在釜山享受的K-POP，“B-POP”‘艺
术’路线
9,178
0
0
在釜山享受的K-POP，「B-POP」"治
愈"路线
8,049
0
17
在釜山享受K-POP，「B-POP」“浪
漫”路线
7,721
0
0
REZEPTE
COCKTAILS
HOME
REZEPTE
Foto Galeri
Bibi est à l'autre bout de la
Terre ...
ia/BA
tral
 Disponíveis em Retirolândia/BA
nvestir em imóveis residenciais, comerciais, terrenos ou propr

============================================================

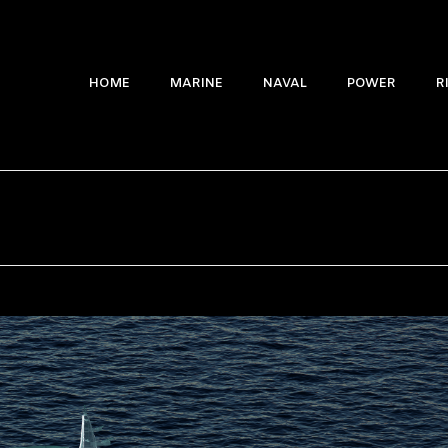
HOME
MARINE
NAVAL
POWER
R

============================================================

Where a line of the records above holds the word "在釜山享受的K", copy that line.

在釜山享受的K-POP，“B-POP”‘艺
在釜山享受的K-POP，「B-POP」"治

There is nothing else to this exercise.